Stratified k-fold cross-validation
For all the cross-validation techniques discussed above, they may not work well with an imbalanced dataset. Stratified kfold cross-validation solved the problem of an imbalanced dataset.
In Stratified k-fold cross-validation, the dataset is partitioned into $\mathrm{k}$ groups or folds such that the validation data has an equal number of instances of target class label. This ensures that one particular class is not over present in the validation or train data especially when the dataset is imbalanced.

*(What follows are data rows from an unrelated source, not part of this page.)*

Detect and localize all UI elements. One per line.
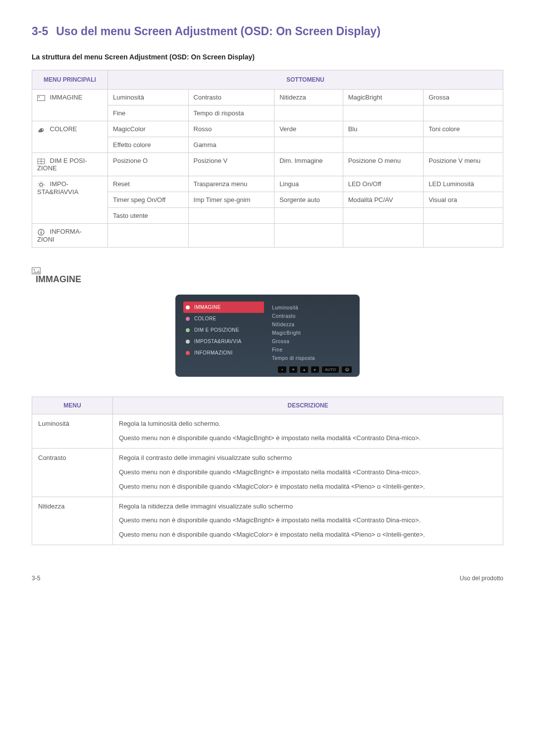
osd-footer-button: ▴ xyxy=(300,366,308,373)
desc-paragraph: Regola il contrasto delle immagini visua… xyxy=(119,454,497,463)
osd-menu-label: IMMAGINE xyxy=(194,304,221,310)
desc-text: Regola la luminosità dello schermo.Quest… xyxy=(113,414,503,449)
submenu-cell xyxy=(274,105,343,121)
osd-submenu-item: Contrasto xyxy=(271,312,352,320)
osd-preview: IMMAGINECOLOREDIM E POSIZIONEIMPOSTA&RIA… xyxy=(175,295,360,377)
page-title: 3-5Uso del menu Screen Adjustment (OSD: … xyxy=(32,25,503,38)
osd-menu-label: IMPOSTA&RIAVVIA xyxy=(194,339,242,344)
settings-icon xyxy=(185,339,190,344)
sub-heading: La struttura del menu Screen Adjustment … xyxy=(32,53,503,61)
section-title-text: Uso del menu Screen Adjustment (OSD: On … xyxy=(56,25,380,38)
osd-menu-item: IMPOSTA&RIAVVIA xyxy=(183,336,264,347)
desc-paragraph: Questo menu non è disponibile quando <Ma… xyxy=(119,530,497,540)
submenu-cell: Effetto colore xyxy=(108,137,189,153)
osd-footer-button: × xyxy=(278,366,286,373)
description-table: MENU DESCRIZIONE LuminositàRegola la lum… xyxy=(32,397,503,545)
svg-point-2 xyxy=(42,129,44,130)
submenu-cell xyxy=(343,208,424,224)
submenu-cell: MagicBright xyxy=(343,90,424,105)
submenu-cell: Posizione O xyxy=(108,153,189,176)
menu-row-head: IMPO-STA&RIAVVIA xyxy=(32,176,108,224)
osd-menu-item: IMMAGINE xyxy=(183,302,264,313)
submenu-cell: Blu xyxy=(343,121,424,137)
osd-footer-button: AUTO xyxy=(322,366,339,373)
submenu-cell: Grossa xyxy=(424,90,503,105)
submenu-cell: Modalità PC/AV xyxy=(343,192,424,208)
osd-menu-label: INFORMAZIONI xyxy=(194,350,233,355)
submenu-cell xyxy=(424,224,503,248)
info-icon xyxy=(185,351,190,355)
submenu-cell: Posizione V menu xyxy=(424,153,503,176)
position-icon xyxy=(37,158,45,164)
osd-submenu-item: Nitidezza xyxy=(271,320,352,329)
svg-point-1 xyxy=(39,96,40,97)
submenu-cell: Lingua xyxy=(274,176,343,192)
osd-submenu-item: MagicBright xyxy=(271,329,352,337)
osd-footer-button: ▸ xyxy=(311,366,319,373)
osd-menu-item: COLORE xyxy=(183,313,264,324)
submenu-cell: Rosso xyxy=(188,121,274,137)
submenu-cell xyxy=(424,137,503,153)
osd-submenu-item: Luminosità xyxy=(271,303,352,312)
submenu-cell xyxy=(424,105,503,121)
menu-row-head: DIM E POSI-ZIONE xyxy=(32,153,108,176)
submenu-cell: Imp Timer spe-gnim xyxy=(188,192,274,208)
menu-row-head: IMMAGINE xyxy=(32,90,108,121)
color-icon xyxy=(185,316,190,321)
settings-icon xyxy=(37,181,45,188)
svg-point-10 xyxy=(41,230,42,231)
desc-paragraph: Questo menu non è disponibile quando <Ma… xyxy=(119,434,497,443)
image-icon xyxy=(185,305,190,310)
submenu-cell: Posizione V xyxy=(188,153,274,176)
desc-menu-name: Luminosità xyxy=(32,414,113,449)
th-desc: DESCRIZIONE xyxy=(113,397,503,414)
svg-point-7 xyxy=(38,182,44,188)
desc-paragraph: Questo menu non è disponibile quando <Ma… xyxy=(119,516,497,525)
submenu-cell: Gamma xyxy=(188,137,274,153)
submenu-cell: Visual ora xyxy=(424,192,503,208)
submenu-cell xyxy=(343,224,424,248)
submenu-cell: Tempo di risposta xyxy=(188,105,274,121)
submenu-cell xyxy=(424,208,503,224)
svg-point-15 xyxy=(186,328,190,332)
info-icon xyxy=(37,229,45,236)
desc-menu-name: Contrasto xyxy=(32,449,113,497)
submenu-cell xyxy=(274,208,343,224)
osd-submenu-item: Fine xyxy=(271,346,352,354)
menu-structure-table: MENU PRINCIPALI SOTTOMENU IMMAGINELumino… xyxy=(32,70,503,248)
submenu-cell: LED On/Off xyxy=(343,176,424,192)
svg-point-16 xyxy=(186,340,190,344)
submenu-cell: Sorgente auto xyxy=(274,192,343,208)
svg-point-6 xyxy=(40,183,43,186)
submenu-cell: Contrasto xyxy=(188,90,274,105)
submenu-cell: LED Luminosità xyxy=(424,176,503,192)
submenu-cell: Nitidezza xyxy=(274,90,343,105)
footer-right: Uso del prodotto xyxy=(460,575,503,582)
svg-point-12 xyxy=(34,269,35,270)
submenu-cell xyxy=(274,224,343,248)
submenu-cell xyxy=(343,137,424,153)
image-icon xyxy=(37,95,45,101)
osd-submenu-item: Grossa xyxy=(271,337,352,346)
page-footer: 3-5 Uso del prodotto xyxy=(32,575,503,582)
submenu-cell: Tasto utente xyxy=(108,208,189,224)
submenu-cell xyxy=(188,224,274,248)
osd-submenu-item: Tempo di risposta xyxy=(271,354,352,362)
submenu-cell xyxy=(274,137,343,153)
osd-footer-button: ▾ xyxy=(289,366,297,373)
submenu-cell: Dim. Immagine xyxy=(274,153,343,176)
osd-menu-item: DIM E POSIZIONE xyxy=(183,324,264,336)
submenu-cell xyxy=(188,208,274,224)
image-icon xyxy=(32,267,503,274)
position-icon xyxy=(185,328,190,333)
svg-rect-0 xyxy=(38,95,45,101)
desc-paragraph: Questo menu non è disponibile quando <Ma… xyxy=(119,468,497,477)
submenu-cell: Toni colore xyxy=(424,121,503,137)
submenu-cell: Fine xyxy=(108,105,189,121)
osd-menu-label: COLORE xyxy=(194,316,216,321)
desc-paragraph: Questo menu non è disponibile quando <Ma… xyxy=(119,482,497,492)
svg-point-17 xyxy=(186,351,190,355)
desc-paragraph: Regola la nitidezza delle immagini visua… xyxy=(119,502,497,511)
osd-menu-item: INFORMAZIONI xyxy=(183,347,264,358)
submenu-cell xyxy=(343,105,424,121)
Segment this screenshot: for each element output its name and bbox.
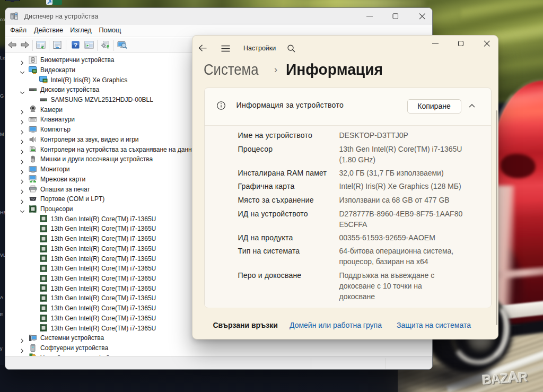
svg-text:?: ?: [73, 42, 77, 48]
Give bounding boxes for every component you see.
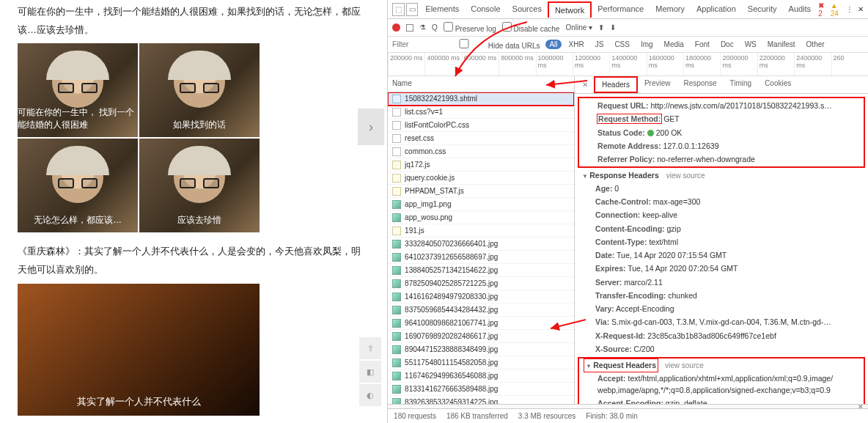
img-file-icon <box>392 200 401 209</box>
transferred-size: 186 KB transferred <box>446 412 508 420</box>
img-file-icon <box>392 253 401 262</box>
img-file-icon <box>392 385 401 394</box>
request-row[interactable]: 55117548011154582058.jpg <box>388 356 574 369</box>
still-4: 应该去珍惜 <box>139 139 260 232</box>
filter-js[interactable]: JS <box>592 40 608 49</box>
request-list: Name 1508322421993.shtmllist.css?v=1list… <box>388 76 575 408</box>
request-row[interactable]: 14161624894979208330.jpg <box>388 290 574 304</box>
request-row[interactable]: jq172.js <box>388 158 574 172</box>
weibo-icon[interactable]: ◐ <box>359 384 381 406</box>
network-status-bar: 180 requests 186 KB transferred 3.3 MB r… <box>388 408 868 423</box>
detail-tab-timing[interactable]: Timing <box>724 76 759 93</box>
header-entry: Cache-Control: max-age=300 <box>582 195 831 208</box>
img-file-icon <box>392 332 401 341</box>
filter-xhr[interactable]: XHR <box>565 40 588 49</box>
device-toggle-icon[interactable]: ▭ <box>406 3 419 16</box>
request-row[interactable]: 191.js <box>388 224 574 238</box>
header-entry: Request URL: http://news.jstv.com/a/2017… <box>584 99 834 112</box>
request-row[interactable]: app_wosu.png <box>388 211 574 224</box>
clear-button[interactable] <box>406 24 413 32</box>
tab-memory[interactable]: Memory <box>650 1 691 18</box>
tab-performance[interactable]: Performance <box>592 1 650 18</box>
filter-other[interactable]: Other <box>803 40 828 49</box>
img-file-icon <box>392 306 401 315</box>
warning-count: ▲ 24 <box>831 1 842 18</box>
tab-network[interactable]: Network <box>548 1 592 18</box>
filter-ws[interactable]: WS <box>741 40 760 49</box>
filter-all[interactable]: All <box>545 40 561 49</box>
still-1: 可能在你的一生中， 找到一个能结婚的人很困难 <box>18 43 138 137</box>
request-row[interactable]: reset.css <box>388 132 574 145</box>
filter-input[interactable] <box>392 40 436 48</box>
request-row[interactable]: 81331416276663589488.jpg <box>388 383 574 396</box>
request-row[interactable]: 11674629499636546088.jpg <box>388 369 574 383</box>
img-file-icon <box>392 345 401 354</box>
upload-icon[interactable]: ⬆ <box>598 23 604 32</box>
header-entry: Via: S.mix-gd-can-003, T.3.M, V.mix-gd-c… <box>582 315 831 328</box>
inspect-icon[interactable]: ⬚ <box>392 3 405 16</box>
close-icon[interactable]: ✕ <box>858 5 864 13</box>
doc-file-icon <box>392 95 401 103</box>
paragraph-1: 可能在你的一生中，找到一个能结婚的人很困难，如果找到的话，无论怎样，都应该…应该… <box>18 3 369 39</box>
img-file-icon <box>392 293 401 301</box>
resources-size: 3.3 MB resources <box>518 412 575 420</box>
request-row[interactable]: list.css?v=1 <box>388 106 574 119</box>
request-row[interactable]: jquery.cookie.js <box>388 172 574 185</box>
filter-toggle-icon[interactable]: ⚗ <box>419 23 426 32</box>
header-entry: Expires: Tue, 14 Apr 2020 07:20:54 GMT <box>582 262 831 275</box>
console-drawer[interactable]: ✕ <box>388 404 868 408</box>
tab-sources[interactable]: Sources <box>507 1 548 18</box>
img-file-icon <box>392 358 401 367</box>
search-icon[interactable]: Q <box>432 23 438 32</box>
tab-elements[interactable]: Elements <box>419 1 465 18</box>
request-detail: ✕ HeadersPreviewResponseTimingCookies Re… <box>575 76 868 408</box>
request-row[interactable]: app_img1.png <box>388 198 574 211</box>
filter-img[interactable]: Img <box>637 40 657 49</box>
detail-tab-headers[interactable]: Headers <box>594 76 638 93</box>
filter-doc[interactable]: Doc <box>717 40 738 49</box>
devtools-panel: ⬚ ▭ ElementsConsoleSourcesNetworkPerform… <box>387 0 868 423</box>
filter-font[interactable]: Font <box>691 40 713 49</box>
request-row[interactable]: listFontColorPC.css <box>388 119 574 132</box>
share-icon[interactable]: ⇪ <box>359 337 381 359</box>
download-icon[interactable]: ⬇ <box>610 23 616 32</box>
movie-stills-grid: 可能在你的一生中， 找到一个能结婚的人很困难 如果找到的话 无论怎么样，都应该…… <box>18 43 260 232</box>
request-row[interactable]: 64102373912656588697.jpg <box>388 251 574 264</box>
header-entry: Request Method: GET <box>584 112 834 125</box>
carousel-next-button[interactable]: › <box>358 108 384 145</box>
close-icon[interactable]: ✕ <box>858 403 864 411</box>
request-row[interactable]: 33328405070236666401.jpg <box>388 238 574 251</box>
wechat-icon[interactable]: ◧ <box>359 361 381 383</box>
tab-audits[interactable]: Audits <box>783 1 817 18</box>
settings-icon[interactable]: ⋮ <box>846 5 853 13</box>
header-entry: Age: 0 <box>582 182 831 195</box>
tab-console[interactable]: Console <box>465 1 506 18</box>
header-entry: Content-Encoding: gzip <box>582 222 831 235</box>
view-source-link[interactable]: view source <box>665 361 704 369</box>
filter-css[interactable]: CSS <box>611 40 633 49</box>
detail-tab-response[interactable]: Response <box>677 76 723 93</box>
request-row[interactable]: PHPADM_STAT.js <box>388 185 574 198</box>
throttling-select[interactable]: Online ▾ <box>565 23 592 32</box>
request-row[interactable]: 13884052571342154622.jpg <box>388 264 574 277</box>
header-entry: X-Source: C/200 <box>582 342 831 356</box>
request-row[interactable]: 89044715238888348499.jpg <box>388 343 574 356</box>
share-column: ⇪ ◧ ◐ <box>359 337 381 406</box>
header-entry: Connection: keep-alive <box>582 208 831 221</box>
tab-security[interactable]: Security <box>742 1 783 18</box>
detail-tab-cookies[interactable]: Cookies <box>758 76 798 93</box>
filter-manifest[interactable]: Manifest <box>764 40 799 49</box>
request-row[interactable]: common.css <box>388 145 574 158</box>
header-entry: Accept: text/html,application/xhtml+xml,… <box>584 372 834 397</box>
detail-tab-preview[interactable]: Preview <box>638 76 677 93</box>
view-source-link[interactable]: view source <box>666 172 705 180</box>
tab-application[interactable]: Application <box>691 1 742 18</box>
console-status[interactable]: ✖ 2 ▲ 24 ⋮ ✕ <box>818 1 864 18</box>
css-file-icon <box>392 108 401 117</box>
detail-tabs: ✕ HeadersPreviewResponseTimingCookies <box>575 76 868 94</box>
request-row[interactable]: 87825094025285721225.jpg <box>388 277 574 290</box>
css-file-icon <box>392 121 401 130</box>
img-file-icon <box>392 213 401 222</box>
record-button[interactable] <box>392 23 400 32</box>
filter-media[interactable]: Media <box>661 40 688 49</box>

The final score is computed by taking the mean of scores of each fold.
Pros:
- Works well for an imbalanced dataset.
Cons:
- Now suitable for time series dataset.
Time Series cross-validation
The order of the data is very important for time-series related problem. For timerelated dataset random split or k-fold split of data into train and validation may not yield good results.
For the time-series dataset, the split of data into train and validation is according to the time also referred to as forward chaining method or rolling cross-validation. For a particular iteration, the next instance of train data can be treated as validation data.
Nested cross-validation
In the case of k-fold and stratified k-fold cross-validation, we get a poor estimate of the error in training and test data.
Hyperparameter tuning is done separately in the earlier methods. When cross- validation is used simultaneously for tuning the hyperparameters and generalizing the error estimate, nested cross-validation is required.
Nested Cross Validation can be applicable in both $k$-fold and stratified $k$-fold variants.
Conclusion
Cross-validation is used to compare and evaluate the performance of ML models. In this article, we have covered 8 crossvalidation techniques along with their pros and cons. k-fold and stratified k-fold crossvalidations are the most used techniques. Time series cross-validation works best with time series related problems.